==== RECORDS PROVIDED
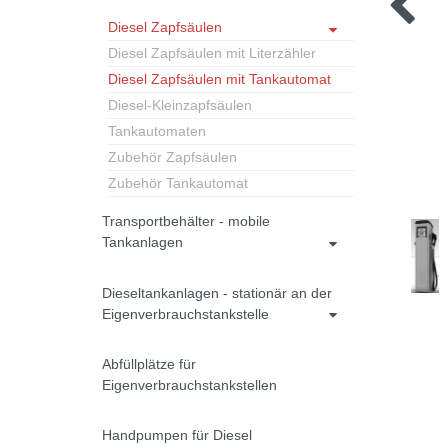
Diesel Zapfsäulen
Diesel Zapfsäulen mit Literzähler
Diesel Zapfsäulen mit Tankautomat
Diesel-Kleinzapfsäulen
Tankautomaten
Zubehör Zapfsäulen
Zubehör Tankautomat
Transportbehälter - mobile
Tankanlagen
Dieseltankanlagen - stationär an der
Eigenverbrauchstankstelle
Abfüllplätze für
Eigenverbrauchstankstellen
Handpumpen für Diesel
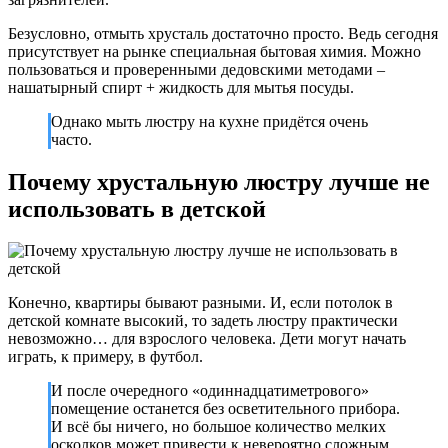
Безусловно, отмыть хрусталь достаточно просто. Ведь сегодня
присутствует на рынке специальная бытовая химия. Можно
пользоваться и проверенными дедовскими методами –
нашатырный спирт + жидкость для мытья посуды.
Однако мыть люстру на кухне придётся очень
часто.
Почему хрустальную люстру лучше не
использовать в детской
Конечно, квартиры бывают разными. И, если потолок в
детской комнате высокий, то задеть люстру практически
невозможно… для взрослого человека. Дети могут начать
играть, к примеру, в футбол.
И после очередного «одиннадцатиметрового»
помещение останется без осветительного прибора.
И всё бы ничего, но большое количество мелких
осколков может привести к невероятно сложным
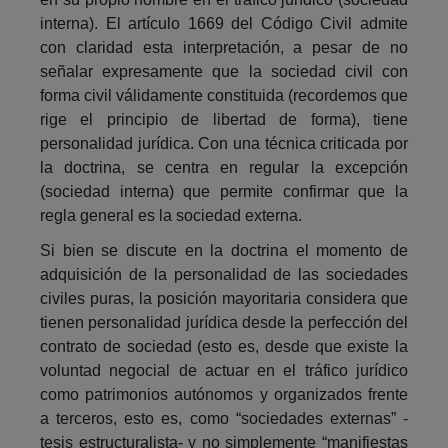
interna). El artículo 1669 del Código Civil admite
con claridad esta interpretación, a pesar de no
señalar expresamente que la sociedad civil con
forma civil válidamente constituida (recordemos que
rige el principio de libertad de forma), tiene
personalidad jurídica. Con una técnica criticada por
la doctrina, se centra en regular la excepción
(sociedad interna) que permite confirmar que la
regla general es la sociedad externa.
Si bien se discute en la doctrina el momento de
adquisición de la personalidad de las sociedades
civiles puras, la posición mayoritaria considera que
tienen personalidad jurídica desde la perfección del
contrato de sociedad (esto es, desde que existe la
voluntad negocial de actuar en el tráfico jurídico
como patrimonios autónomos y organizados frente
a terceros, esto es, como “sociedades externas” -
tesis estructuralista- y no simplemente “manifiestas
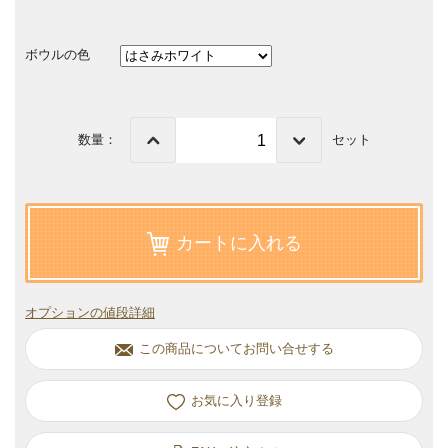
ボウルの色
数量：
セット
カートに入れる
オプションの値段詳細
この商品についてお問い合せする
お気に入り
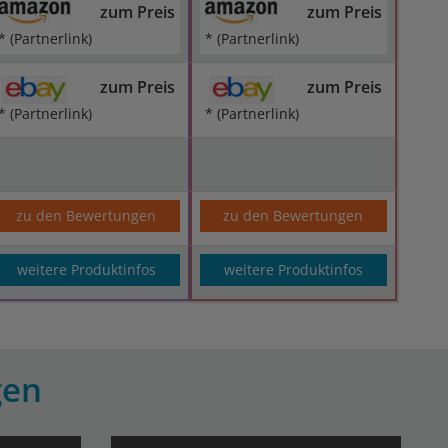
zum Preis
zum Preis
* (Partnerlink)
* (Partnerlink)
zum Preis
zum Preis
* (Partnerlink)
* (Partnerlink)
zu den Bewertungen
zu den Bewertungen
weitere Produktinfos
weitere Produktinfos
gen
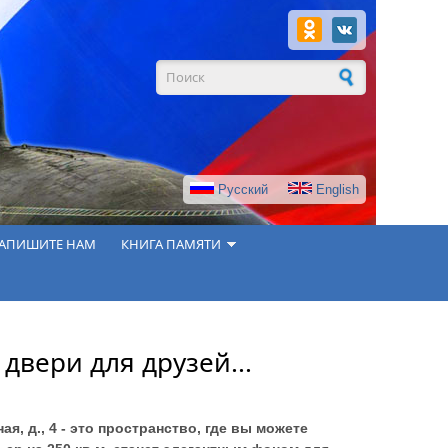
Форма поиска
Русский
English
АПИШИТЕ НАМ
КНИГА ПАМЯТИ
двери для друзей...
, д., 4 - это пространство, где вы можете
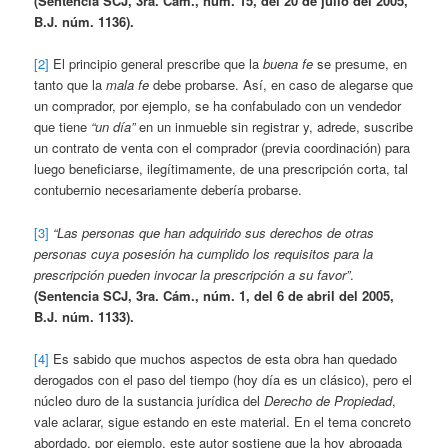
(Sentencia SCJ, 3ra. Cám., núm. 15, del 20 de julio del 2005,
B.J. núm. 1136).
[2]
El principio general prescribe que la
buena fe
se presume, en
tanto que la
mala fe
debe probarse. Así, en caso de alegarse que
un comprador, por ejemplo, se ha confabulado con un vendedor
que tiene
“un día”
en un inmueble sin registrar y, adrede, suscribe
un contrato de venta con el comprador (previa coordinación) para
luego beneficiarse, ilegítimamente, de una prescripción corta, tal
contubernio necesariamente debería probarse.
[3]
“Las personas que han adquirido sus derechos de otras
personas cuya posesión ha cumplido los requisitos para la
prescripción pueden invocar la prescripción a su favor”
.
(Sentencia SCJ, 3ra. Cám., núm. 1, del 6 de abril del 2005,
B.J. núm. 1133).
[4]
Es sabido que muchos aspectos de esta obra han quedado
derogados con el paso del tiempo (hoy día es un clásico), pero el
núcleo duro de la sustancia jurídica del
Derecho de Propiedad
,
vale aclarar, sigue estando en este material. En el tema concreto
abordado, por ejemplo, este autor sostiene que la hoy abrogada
========
==== RECORDS PROVIDED
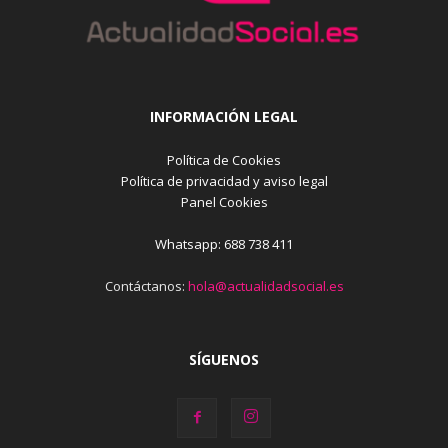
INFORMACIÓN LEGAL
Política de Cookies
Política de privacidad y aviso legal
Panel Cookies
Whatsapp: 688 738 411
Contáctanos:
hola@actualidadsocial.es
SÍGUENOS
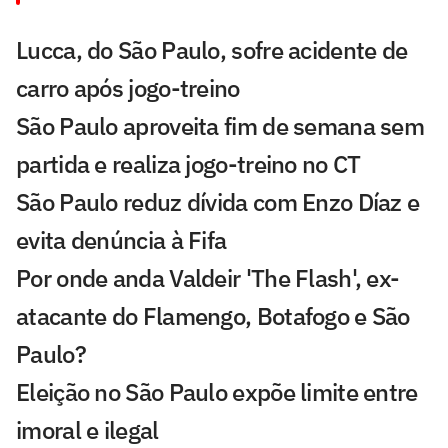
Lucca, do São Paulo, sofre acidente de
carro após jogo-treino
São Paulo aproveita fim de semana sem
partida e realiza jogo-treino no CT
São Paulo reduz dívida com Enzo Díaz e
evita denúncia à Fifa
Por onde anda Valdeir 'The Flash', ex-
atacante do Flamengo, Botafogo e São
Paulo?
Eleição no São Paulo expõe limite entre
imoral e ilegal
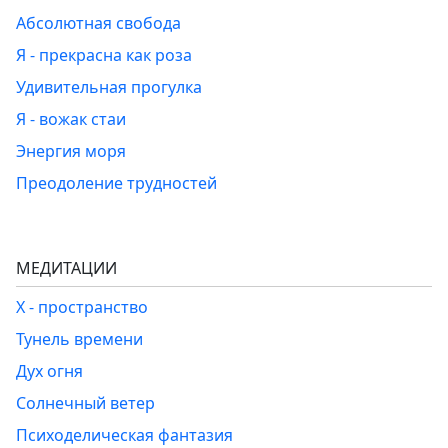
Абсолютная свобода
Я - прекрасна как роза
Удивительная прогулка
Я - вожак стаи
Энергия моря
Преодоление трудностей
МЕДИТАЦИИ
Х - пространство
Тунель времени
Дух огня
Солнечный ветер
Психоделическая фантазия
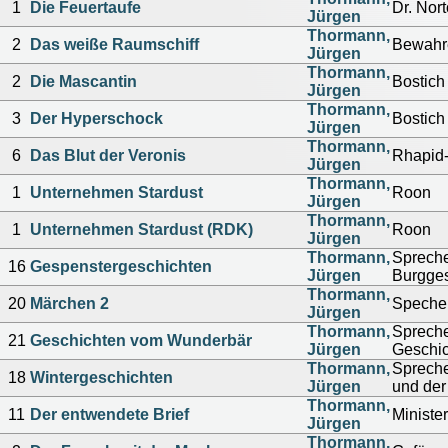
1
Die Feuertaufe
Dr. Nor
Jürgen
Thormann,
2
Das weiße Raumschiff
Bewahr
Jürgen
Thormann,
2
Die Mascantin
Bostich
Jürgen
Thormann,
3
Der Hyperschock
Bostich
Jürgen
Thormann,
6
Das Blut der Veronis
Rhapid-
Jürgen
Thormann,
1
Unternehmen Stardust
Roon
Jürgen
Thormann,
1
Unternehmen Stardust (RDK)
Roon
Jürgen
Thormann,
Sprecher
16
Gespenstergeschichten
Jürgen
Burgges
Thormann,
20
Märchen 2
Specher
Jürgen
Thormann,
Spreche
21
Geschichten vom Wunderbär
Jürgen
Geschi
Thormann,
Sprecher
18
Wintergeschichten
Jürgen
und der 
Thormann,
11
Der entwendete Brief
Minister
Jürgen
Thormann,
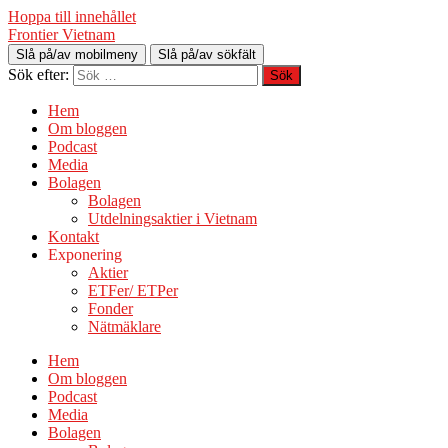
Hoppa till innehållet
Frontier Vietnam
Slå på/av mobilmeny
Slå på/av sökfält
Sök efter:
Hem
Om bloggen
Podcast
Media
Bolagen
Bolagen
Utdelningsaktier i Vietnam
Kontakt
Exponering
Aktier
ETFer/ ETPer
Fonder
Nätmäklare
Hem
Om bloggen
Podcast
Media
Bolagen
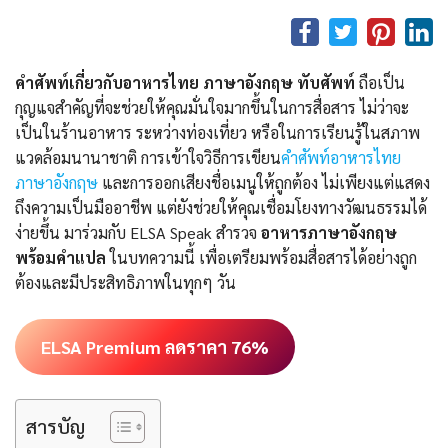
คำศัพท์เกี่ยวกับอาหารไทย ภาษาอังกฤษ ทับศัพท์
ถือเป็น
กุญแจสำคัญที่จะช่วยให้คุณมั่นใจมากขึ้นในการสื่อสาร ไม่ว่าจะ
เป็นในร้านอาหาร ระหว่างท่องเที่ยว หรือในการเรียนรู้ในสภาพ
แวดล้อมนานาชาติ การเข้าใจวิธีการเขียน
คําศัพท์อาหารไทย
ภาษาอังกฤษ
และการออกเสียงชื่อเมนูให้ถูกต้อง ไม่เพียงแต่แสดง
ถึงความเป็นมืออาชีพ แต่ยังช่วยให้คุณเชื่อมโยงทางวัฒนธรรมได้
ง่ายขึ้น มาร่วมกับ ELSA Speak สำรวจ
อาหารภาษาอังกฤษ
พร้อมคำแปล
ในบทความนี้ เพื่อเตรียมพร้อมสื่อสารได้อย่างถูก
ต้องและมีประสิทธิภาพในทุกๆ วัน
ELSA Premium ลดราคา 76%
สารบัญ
========
▸ **WHAT TO PRODUCE**
Wherever the word "principio" appears in the listing, copy the line that holds it.

▸ **TASK OUTPUT**
rige el principio de libertad de forma), tiene
El principio general prescribe que la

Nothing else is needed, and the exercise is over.